Annesi, yapılan hesaplara göre, karnında Selim’i, taşıma süresinden biraz fazla tutmuş. Selim’in sonradan bütün çıplaklığıyla ortaya çıkan sabırsızlığında bu beklenmedik olayın da payı olmalı. Müzeyyen Hanımın karnındaki şişkinliğin çok sivri bir biçim aldığını gören komşu kadınlar, “Muhakkak kız olacak,” sözleriyle Numan Beyi ümitsizliğe sevketmişler. Bu kocaman şişkinlik, bir de kız olsaydı, Numan Bey ve kısa boylu erkekler için büyük bir ümitsizlik kaynağı haline gelecekti.

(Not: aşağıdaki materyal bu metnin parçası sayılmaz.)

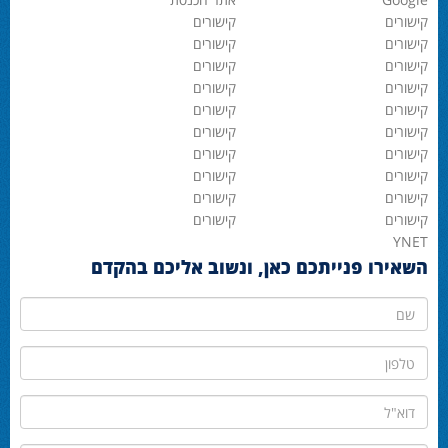
קישורים
קישורים
קישורים
קישורים
קישורים
קישורים
קישורים
קישורים
קישורים
קישורים
קישורים
קישורים
קישורים
קישורים
קישורים
קישורים
קישורים
קישורים
קישורים
קישורים
YNET
השאירו פנייתכם כאן, ונשוב אליכם בהקדם
שם
טלפון
דוא"ל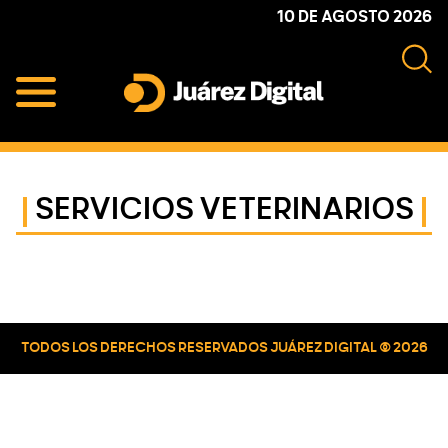
Skip
Skip
Skip
10 DE AGOSTO 2026
to
to
to
primary
main
primary
navigation
content
sidebar
Juárez
Impulsamos
Digital
y
protegemos
SERVICIOS VETERINARIOS
a
la
comunidad
Primary
Sidebar
TODOS LOS DERECHOS RESERVADOS JUÁREZ DIGITAL © 2026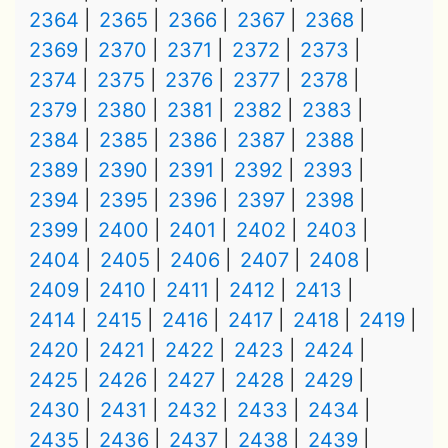
2364
2365
2366
2367
2368
2369
2370
2371
2372
2373
2374
2375
2376
2377
2378
2379
2380
2381
2382
2383
2384
2385
2386
2387
2388
2389
2390
2391
2392
2393
2394
2395
2396
2397
2398
2399
2400
2401
2402
2403
2404
2405
2406
2407
2408
2409
2410
2411
2412
2413
2414
2415
2416
2417
2418
2419
2420
2421
2422
2423
2424
2425
2426
2427
2428
2429
2430
2431
2432
2433
2434
2435
2436
2437
2438
2439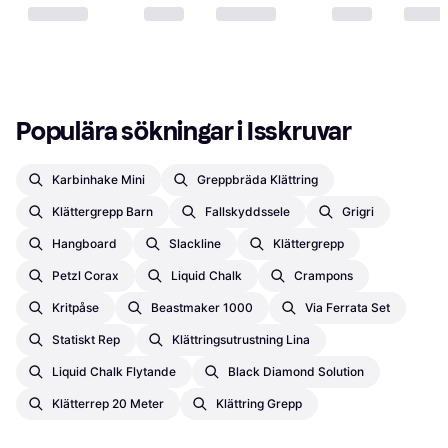
Populära sökningar i Isskruvar
Karbinhake Mini
Greppbräda Klättring
Klättergrepp Barn
Fallskyddssele
Grigri
Hangboard
Slackline
Klättergrepp
Petzl Corax
Liquid Chalk
Crampons
Kritpåse
Beastmaker 1000
Via Ferrata Set
Statiskt Rep
Klättringsutrustning Lina
Liquid Chalk Flytande
Black Diamond Solution
Klätterrep 20 Meter
Klättring Grepp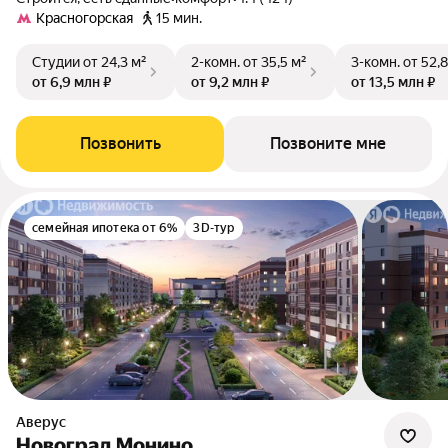
Красногорская
15 мин.
Студии
от 24,3 м²
2-комн.
от 35,5 м²
3-комн.
от 52,8
от 6,9 млн ₽
от 9,2 млн ₽
от 13,5 млн ₽
Позвонить
Позвоните мне
семейная ипотека от 6%
3D-тур
Аверус
Новоград Монино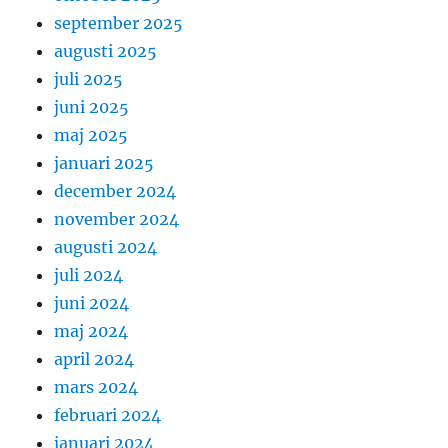
september 2025
augusti 2025
juli 2025
juni 2025
maj 2025
januari 2025
december 2024
november 2024
augusti 2024
juli 2024
juni 2024
maj 2024
april 2024
mars 2024
februari 2024
januari 2024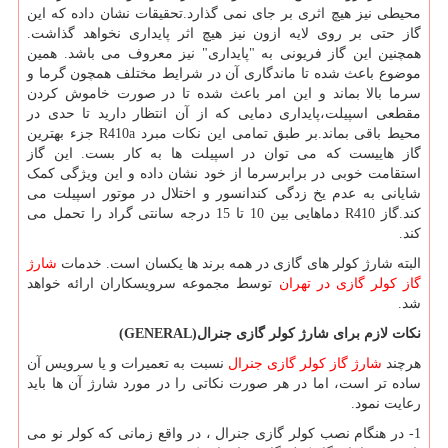
محیطی نیز هیچ اثری بر جای نمی گذارد.تحقیقات نشان داده که این
گاز حتی بر روی لایه ازون نیز هیچ اثر پایداری نخواهد گذاشت.
همچنین این گاز فریونی به "پایداری" نیز معروف می باشد. همین
موضوع باعث شده تا ماندگاری آن در شرایط مختلف همچون گرما و
سرما بالا بماند و این امر باعث شده تا در صورت خاموش کردن
مقطعی اسپیلت،پایداری دمایی که از آن انتظار دارید تا حدی در
محیط باقی بماند.بر طبق تمامی این نکات مبرد
R410a
جزء بهترین
گاز هاییست که می توان در اسپیلت ها به کار بست. این گاز
استقامت خوبی در برابرسرما از خود نشان داده و این ویژگی کمک
شایانی به عدم یخ زدگی کندانسور و اختلال در موتور اسپیلت می
کند.گاز
R410
دماهایی بین 10 تا 15 درجه سانتی گراد را تحمل می
کند.
البته شارژ کولر های گازی در همه برند ها یکسان است. خدمات
شارژ
گاز کولر گازی در تهران
توسط مجموعه سرویسکاران ارائه خواهد
شد.
نکات لازم برای شارژ کولر گازی جنرال
(GENERAL)
هرچند
شارژ گاز کولر گازی جنرال
نسبت به تعمیرات و یا سرویس آن
ساده تر است، اما در هر صورت نکاتی را در مورد شارژ آن ها باید
رعایت نمود.
1- در هنگام نصب کولر گازی جنرال ، در واقع زمانی که کولر نو می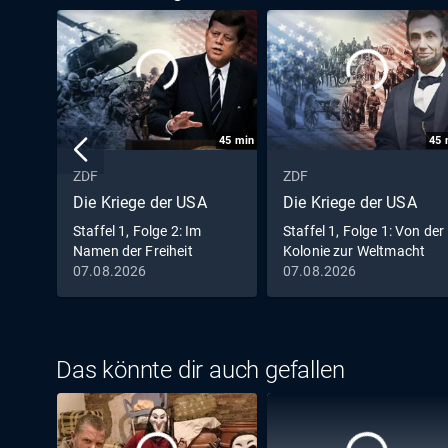
45
min
45
ZDF
ZDF
Die Kriege der USA
Die Kriege der USA
Staffel 1, Folge 2: Im
Staffel 1, Folge 1: Von der
Namen der Freiheit
Kolonie zur Weltmacht
07.08.2026
07.08.2026
Das könnte dir auch gefallen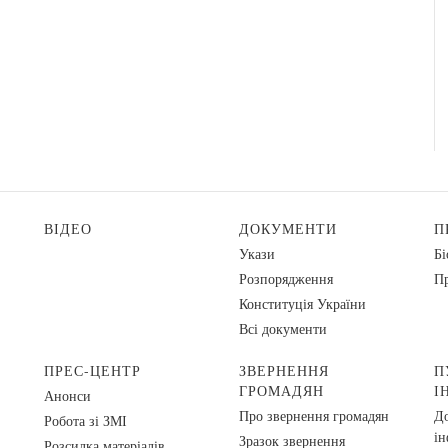
ВІДЕО
ДОКУМЕНТИ
П
Укази
Бі
Розпорядження
Пр
Конституція України
Всі документи
ПРЕС-ЦЕНТР
ЗВЕРНЕННЯ
П
ГРОМАДЯН
І
Анонси
Про звернення громадян
До
Робота зі ЗМІ
ін
Зразок звернення
Розсилка матеріалів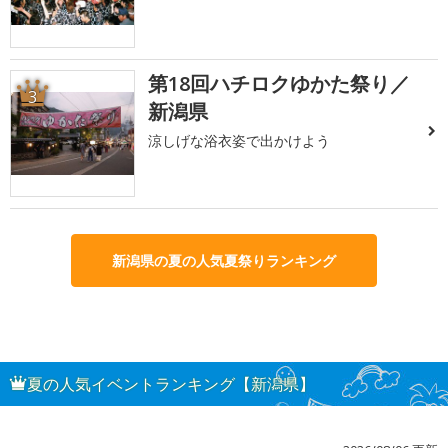
第18回ハチロクゆかた祭り／
3
新潟県
涼しげな浴衣姿で出かけよう
新潟県の夏の人気夏祭りランキング
夏の人気イベントランキング【新潟県】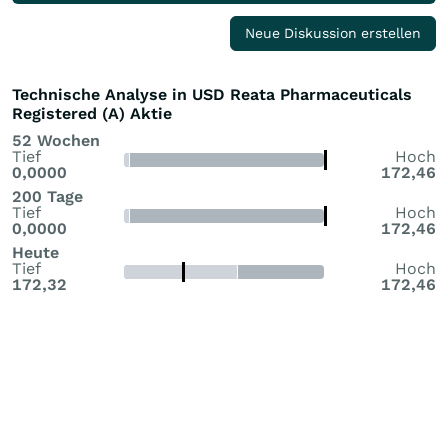
Neue Diskussion erstellen
Technische Analyse in USD Reata Pharmaceuticals
Registered (A) Aktie
52 Wochen
Tief
Hoch
0,0000
172,46
200 Tage
Tief
Hoch
0,0000
172,46
Heute
Tief
Hoch
172,32
172,46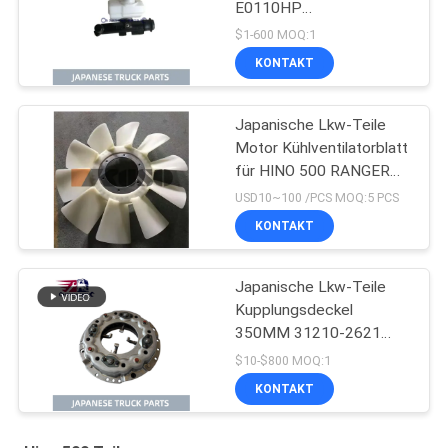
E0110HP
Kupplungsnehmerzylinder
$1-600 MOQ:1
für HINO 500 J08E
KONTAKT
Japanische Lkw-Teile
Motor Kühlventilatorblatt
für HINO 500 RANGER
J08E EURO 4 10
USD10~100 /PCS MOQ:5 PCS
BLADES
KONTAKT
Japanische Lkw-Teile
Kupplungsdeckel
350MM 31210-2621
HNC540 Für HINO 500
$10-$800 MOQ:1
RANGER Lkw J08C
KONTAKT
J08CT zum Verkauf
Isuzu Motorteile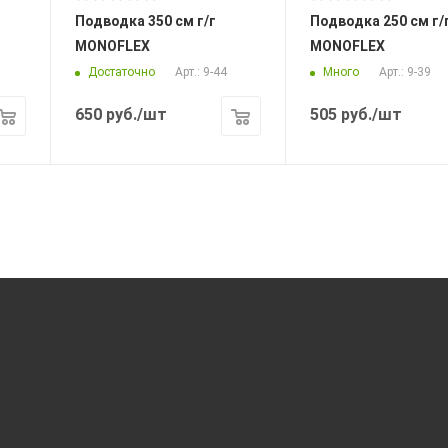
Подводка 350 см г/г
Подводка 250 см г/г
MONOFLEX
MONOFLEX
Достаточно
Много
Арт.: 9-44
Арт.: 9-39
650
руб.
/шт
505
руб.
/шт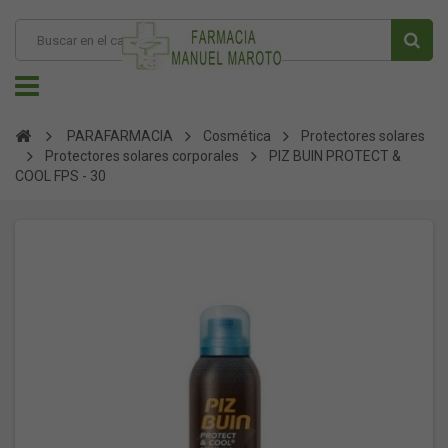
PARAFARMACIA
Cosmética
Protectores solares
Protectores solares corporales
PIZ BUIN PROTECT &
COOL FPS - 30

Söylentilere göre, Selim; doğduğu zaman beş kilo sekiz yüz gram geliyormuş. Bir taşra kasabasında, ebe eliyle doğan bir çocuğun ağırlığının gramına kadar tespit edilmiş olduğuna inanamıyorum. Zaten Selim de, bu miktarı ona kimin söylediğini ve bu sayının nereden aklında kaldığını bilmiyor. Tartı işleminin, bir kasaba götürülerek yapılmış olabileceğini ileri sürüyor. Ben pek ihtimal vermiyorum. Kasaba götürmüşlerse, herhalde çıplak olarak sokağa çıkarmamışlardır. Bu durumda da, ya kundağıyla tartmışlardır ki, o zaman verilen sayının net değil brüt olduğunu kabul etmek gerekiyor; ya da Selim’i kasapta soymuş olabilirler. Temizliğiyle bilinen Müzeyyen Hanımın buna razı olması ve açıkta çengellere asılı etlerin çevresinde sineklerin uçuştuğu bir kasap dükkânında, soğuk bir sonbahar günü Selim’in çıplak bırakılıp pis teraziye konulması, bana uzak bir ihtimal olarak görünüyor.
Başparmağını emmesinin de yalnız Freud açısından yorumlanmasını eksik buluyorum. Selim bile, bu hareketinde beslenme içgüdüsünün önemli bir payı olduğunu düşünerek, bu stanzanın ilk taslağında, şu mısralara yer vermiş: Başparmağını emdi, evde koptu kıyamet Ona göre oburluk, Freud’a göre şehvet
Bu mısralarda da görüleceği gibi, Freud ile tam uzlaşamıyordu. Daha çok Jung’a yakınlık duyuyordu. “Beni rahatsız eden ve adlandıramadığım duygularımın, yalnız libidoya bağlanmasına gönlüm razı olmuyor,” derdi.
Mısra 21: İlk resminde beyazdı...
Selim’in ilk resmi pek iyi çıkmamış. Elden düşme bir fotoğraf makinesiyle resim çekmeye merak saran babasının acemiliğine kurban olmuş.